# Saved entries
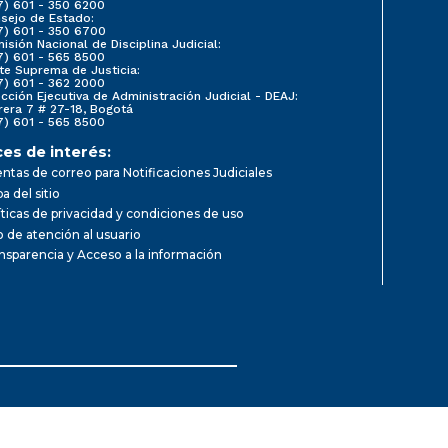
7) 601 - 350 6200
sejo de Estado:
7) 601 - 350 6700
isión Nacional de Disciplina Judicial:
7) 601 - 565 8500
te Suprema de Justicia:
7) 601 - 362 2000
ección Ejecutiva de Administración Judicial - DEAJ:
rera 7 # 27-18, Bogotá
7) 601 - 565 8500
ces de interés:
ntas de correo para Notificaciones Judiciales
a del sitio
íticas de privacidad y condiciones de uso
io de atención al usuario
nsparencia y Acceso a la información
...
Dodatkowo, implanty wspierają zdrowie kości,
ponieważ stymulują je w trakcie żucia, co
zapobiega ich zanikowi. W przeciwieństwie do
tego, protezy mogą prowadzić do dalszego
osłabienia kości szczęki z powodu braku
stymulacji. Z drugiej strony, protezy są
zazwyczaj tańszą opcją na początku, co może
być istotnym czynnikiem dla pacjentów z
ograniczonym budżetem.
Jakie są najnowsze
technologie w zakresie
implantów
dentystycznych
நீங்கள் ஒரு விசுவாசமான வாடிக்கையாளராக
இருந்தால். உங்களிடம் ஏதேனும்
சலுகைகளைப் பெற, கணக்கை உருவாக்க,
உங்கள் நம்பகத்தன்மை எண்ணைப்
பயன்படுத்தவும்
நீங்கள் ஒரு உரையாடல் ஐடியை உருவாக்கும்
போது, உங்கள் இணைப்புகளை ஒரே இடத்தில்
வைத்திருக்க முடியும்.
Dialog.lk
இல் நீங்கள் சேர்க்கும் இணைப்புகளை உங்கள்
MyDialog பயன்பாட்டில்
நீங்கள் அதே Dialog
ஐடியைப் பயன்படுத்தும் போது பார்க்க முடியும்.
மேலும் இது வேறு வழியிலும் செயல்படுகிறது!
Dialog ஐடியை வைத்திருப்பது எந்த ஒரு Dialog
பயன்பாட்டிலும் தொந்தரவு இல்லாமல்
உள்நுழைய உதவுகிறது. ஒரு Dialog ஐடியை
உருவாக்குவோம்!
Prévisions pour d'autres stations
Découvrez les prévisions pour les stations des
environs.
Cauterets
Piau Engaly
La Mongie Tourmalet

# Exercise brief
If a line in the data contains the string "stations", copy it.

# Response to the exercise
Prévisions pour d'autres stations
Découvrez les prévisions pour les stations des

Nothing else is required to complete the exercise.